We will use `fig.add_trace()` with `go.Scatter` for the highlighted point(s) to control its appearance and add text.

In [None]:
# Start with the base bubble chart from Exercise 3
fig_ex5 = px.scatter(
    data_frame=bigpublic_df,
    x='COSTT4_A',
    y='C150_4',
    size='UGDS',
    opacity=0.3, # Make base points semi-transparent
    size_max=40,
    title=f'Cost vs. Completion vs. Size, Highlighting {state_full_name}'
)
fig_ex5.update_traces(marker=dict(line=dict(width=0.5, color='DarkSlateGrey'))) # Add border to bubbles

fig_ex5.add_trace(go.Scatter(
    x=state_college_df[____], # Cost
    y=state_college_df[____], # Completion Rate
    mode='markers+text',
    text=state_college_df[____],
    textposition='top center',
    textfont=dict(size=10, color='black'),
    marker=dict(
        size=state_college_df[____], # UGDS for size
        color=____,
        sizemode='area',
        sizeref=fig_ex5.data[0].marker.sizeref, # Use sizeref from base plot for consistency
        sizemin=fig_ex5.data[0].marker.sizemin if 'sizemin' in fig_ex5.data[0].marker else 4,
        opacity=0.9,
        line=dict(width=1, color='DarkSlateGrey')
    ),
    name=state_full_name # For legend, if shown
))

fig_ex5.update_layout(showlegend=False)
fig_ex5.show()

And what story does that tell?

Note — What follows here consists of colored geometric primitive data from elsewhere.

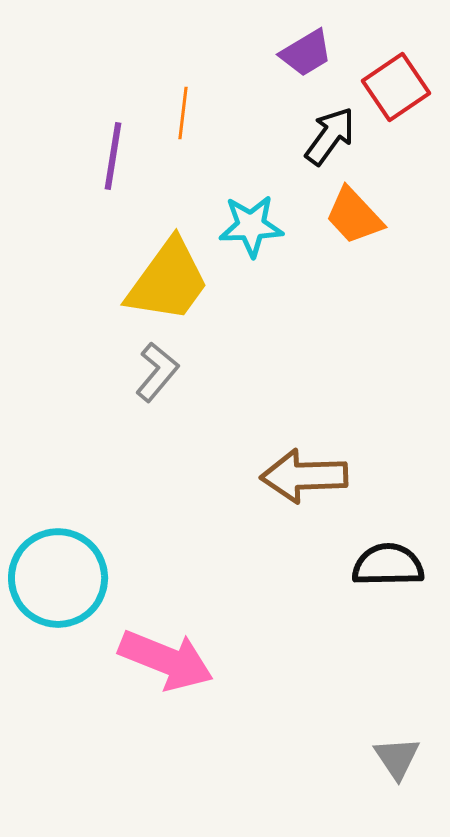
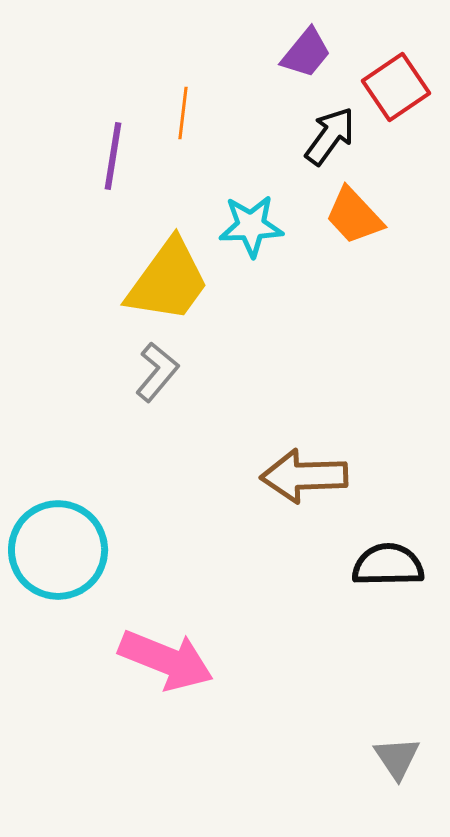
purple trapezoid: rotated 20 degrees counterclockwise
cyan circle: moved 28 px up
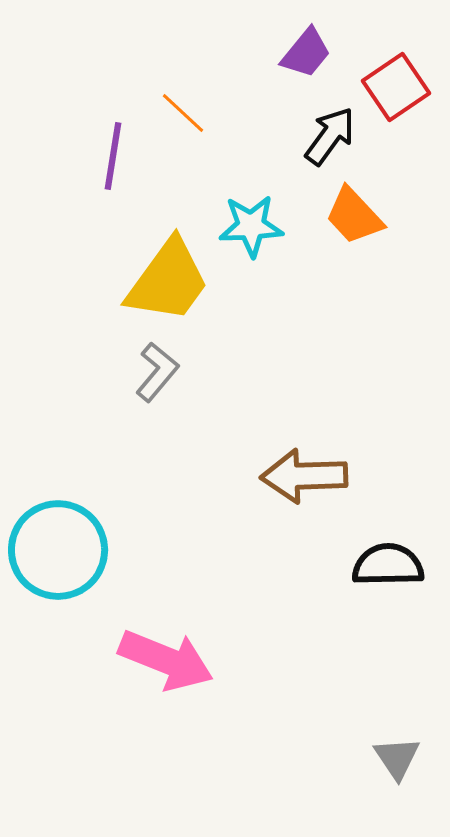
orange line: rotated 54 degrees counterclockwise
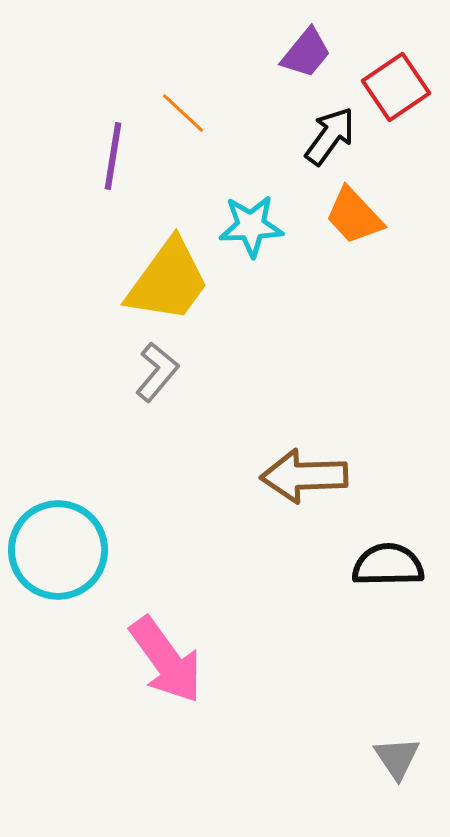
pink arrow: rotated 32 degrees clockwise
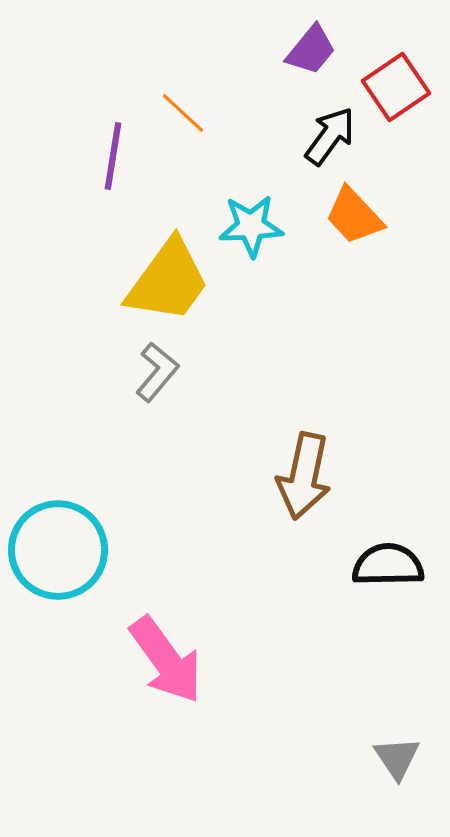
purple trapezoid: moved 5 px right, 3 px up
brown arrow: rotated 76 degrees counterclockwise
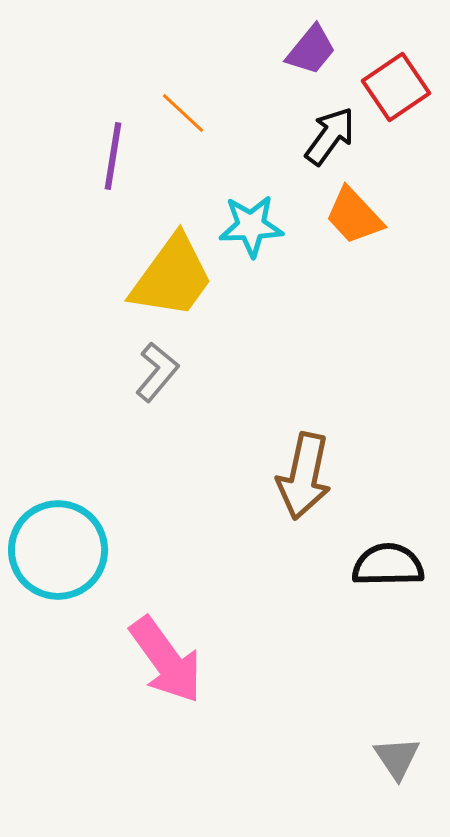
yellow trapezoid: moved 4 px right, 4 px up
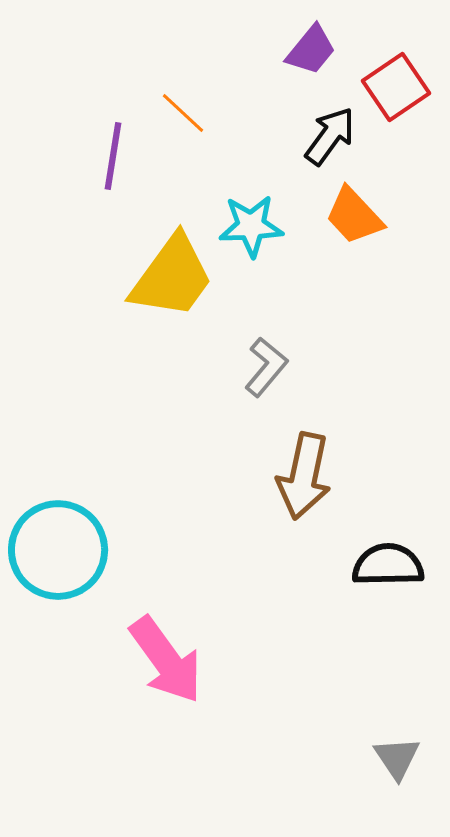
gray L-shape: moved 109 px right, 5 px up
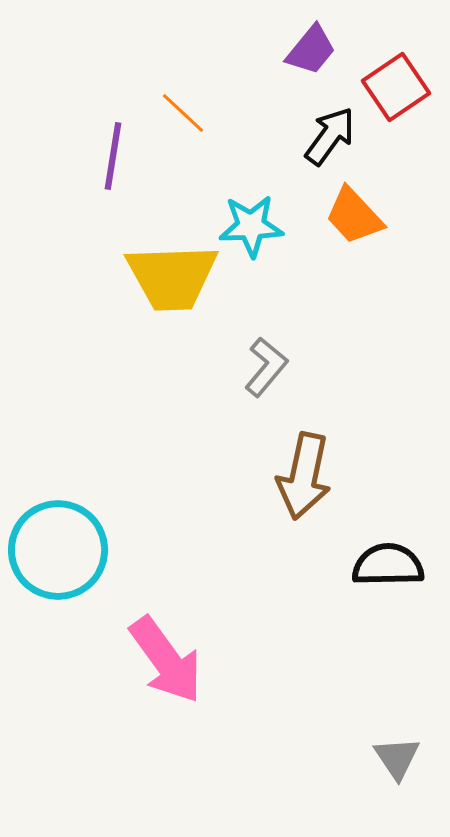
yellow trapezoid: rotated 52 degrees clockwise
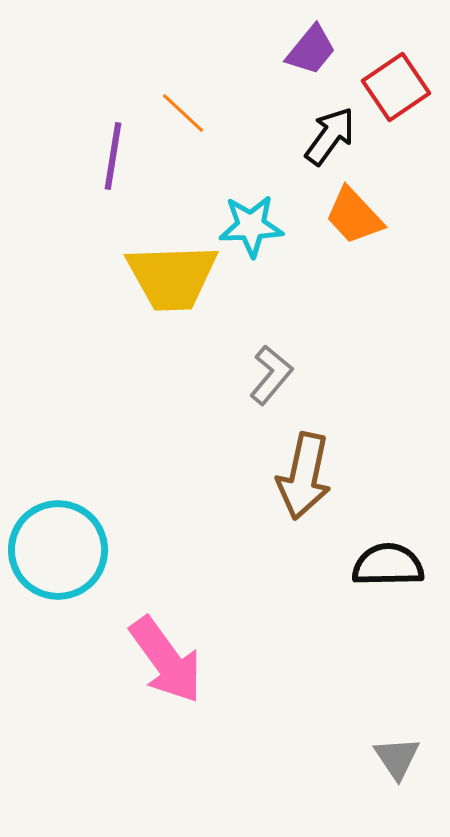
gray L-shape: moved 5 px right, 8 px down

Where does your state's biggest public university fit in this picture? Is that a good or a bad thing? The next step after this? What about other schools that are similar to your state's largest? These institutions are multi-billion dollar entities in your state. They're a big deal.

## The Recap

Throughout this lesson, you've mastered the creation of bubble charts using Plotly Express and Plotly Graph Objects, learning to visualize relationships between three variables simultaneously. You've practiced transforming scatterplots into bubble charts by mapping a variable to the `size` aesthetic, adjusting transparency (`opacity`) and maximum bubble size (`size_max`) for clarity, and adding labels to highlight key data points. Remember, while bubble charts can be powerful for showing an additional dimension of data, they're most effective when used judiciously - when the relationships between all three variables tell a compelling story and the chart doesn't become too cluttered. Going forward, consider how bubble charts might reveal hidden patterns in your datasets, but always balance their complexity with the clarity of your message.

## Terms to Know

- **Bubble chart**: A variation of a scatterplot where data points are represented by circles (bubbles) whose sizes correspond to a third numerical variable.
- **`px.scatter()`**: The Plotly Express function used to create scatterplots and bubble charts (by utilizing the `size` argument).
- **`size` argument (in `px.scatter`)**: Maps a numerical column to the size of the markers, creating a bubble chart.
- **`opacity` argument (in `px.scatter`)**: Controls the transparency of the markers (0.0 fully transparent, 1.0 fully opaque).
- **`size_max` argument (in `px.scatter`)**: Sets the maximum diameter (in pixels) for the largest bubble in the chart.
- **`go.Scatter()`**: A trace type from `plotly.graph_objects` that can be used to add more customized layers, like highlighted bubbles with text, to a figure.
- **`text` argument (in `go.Scatter` or `px.scatter`)**: Used to specify text labels for data points.
- **`mode='markers+text'`**: A mode for `go.Scatter` traces to display both markers and their associated text labels.